[Transcribed page contents]
++++
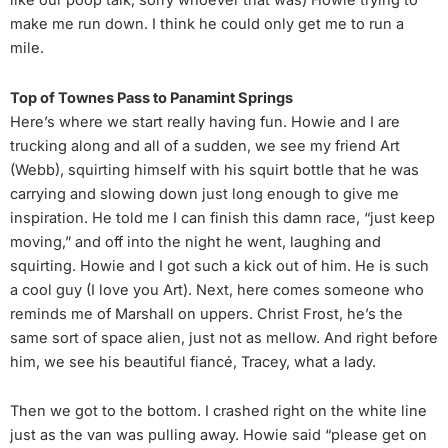
make me run down. I think he could only get me to run a
mile.
Top of Townes Pass to Panamint Springs
Here’s where we start really having fun. Howie and I are
trucking along and all of a sudden, we see my friend Art
(Webb), squirting himself with his squirt bottle that he was
carrying and slowing down just long enough to give me
inspiration. He told me I can finish this damn race, “just keep
moving,” and off into the night he went, laughing and
squirting. Howie and I got such a kick out of him. He is such
a cool guy (I love you Art). Next, here comes someone who
reminds me of Marshall on uppers. Christ Frost, he’s the
same sort of space alien, just not as mellow. And right before
him, we see his beautiful fiancé, Tracey, what a lady.
Then we got to the bottom. I crashed right on the white line
just as the van was pulling away. Howie said “please get on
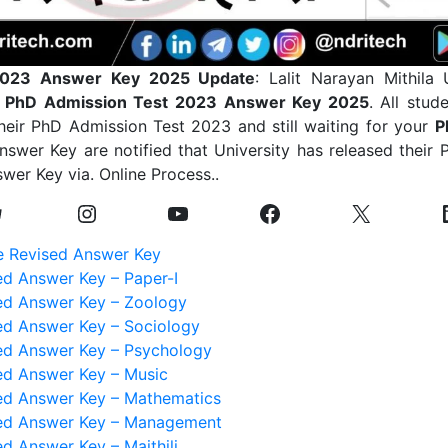
023 Answer Key 2025 Update
: Lalit Narayan Mithila 
PhD Admission Test 2023 Answer Key 2025
. All stu
heir PhD Admission Test 2023 and still waiting for your
P
wer Key are notified that University has released their
wer Key via. Online Process..
 Revised Answer Key
d Answer Key – Paper-I
d Answer Key – Zoology
d Answer Key – Sociology
d Answer Key – Psychology
d Answer Key – Music
d Answer Key – Mathematics
ed Answer Key – Management
d Answer Key – Maithili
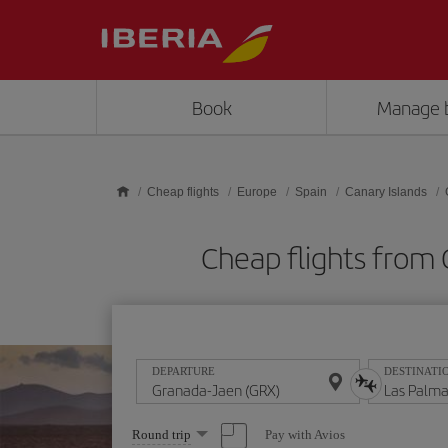
Skip to main content
Book
Manage 
Cheap flights
Europe
Spain
Canary Islands
Cheap flights from 
DEPARTURE
DESTINATI
Select
Pay with Avios
Round trip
++++
The task —
Each line in the data where the string "Admission" occurs should be identified and copied.

Exercise solution —
PhD Admission Test 2023 Answer Key 2025
heir PhD Admission Test 2023 and still waiting for your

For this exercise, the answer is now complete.